Gather each line of the entries below that includes "providers".

RECORDED INFORMATION:

<<<<

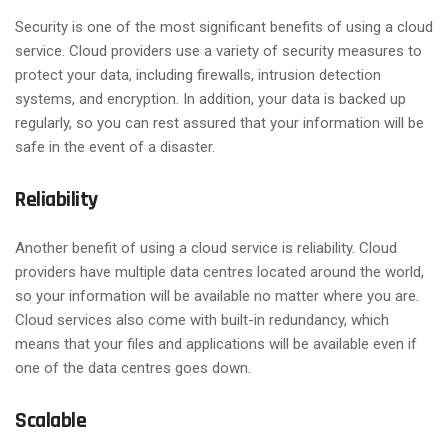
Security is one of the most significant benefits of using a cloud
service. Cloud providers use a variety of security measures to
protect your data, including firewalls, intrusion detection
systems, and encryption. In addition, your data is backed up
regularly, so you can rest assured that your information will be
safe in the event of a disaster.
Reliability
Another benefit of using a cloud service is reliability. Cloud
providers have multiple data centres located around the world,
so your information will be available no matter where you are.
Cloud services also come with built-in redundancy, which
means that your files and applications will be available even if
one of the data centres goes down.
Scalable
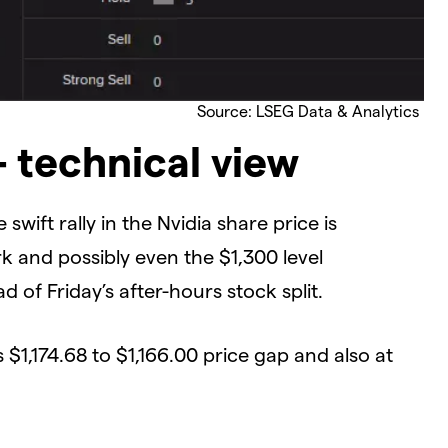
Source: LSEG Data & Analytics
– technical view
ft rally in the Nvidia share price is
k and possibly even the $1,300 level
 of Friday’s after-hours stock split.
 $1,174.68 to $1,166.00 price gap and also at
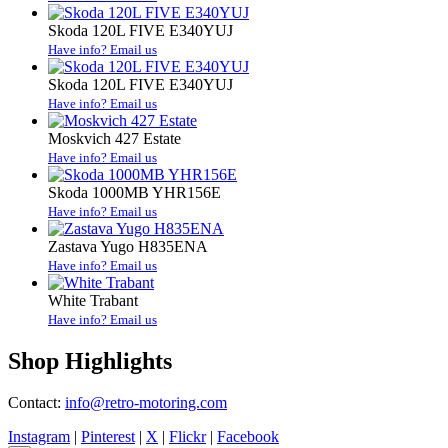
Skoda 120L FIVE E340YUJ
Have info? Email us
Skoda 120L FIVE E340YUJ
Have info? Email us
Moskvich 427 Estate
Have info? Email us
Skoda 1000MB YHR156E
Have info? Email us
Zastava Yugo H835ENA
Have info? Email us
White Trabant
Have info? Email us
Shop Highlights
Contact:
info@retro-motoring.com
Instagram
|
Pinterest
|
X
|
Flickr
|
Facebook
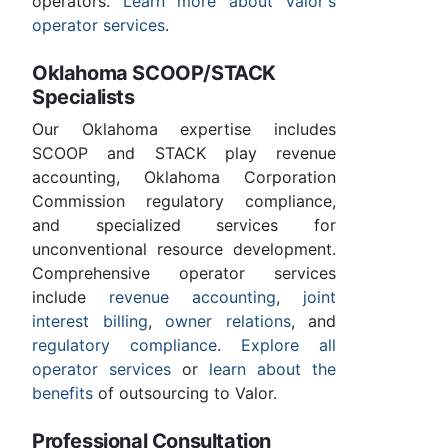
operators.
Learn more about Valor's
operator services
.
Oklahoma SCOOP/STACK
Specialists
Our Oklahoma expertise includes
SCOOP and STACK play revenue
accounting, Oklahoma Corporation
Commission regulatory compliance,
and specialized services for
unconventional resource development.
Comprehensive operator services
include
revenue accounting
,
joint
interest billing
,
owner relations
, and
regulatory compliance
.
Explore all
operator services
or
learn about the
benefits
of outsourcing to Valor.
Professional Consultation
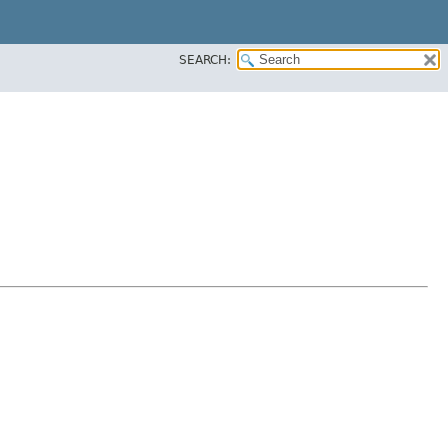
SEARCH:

>>>>

TASK RESULT:
service. Cloud providers use a variety of security measures to
providers have multiple data centres located around the world,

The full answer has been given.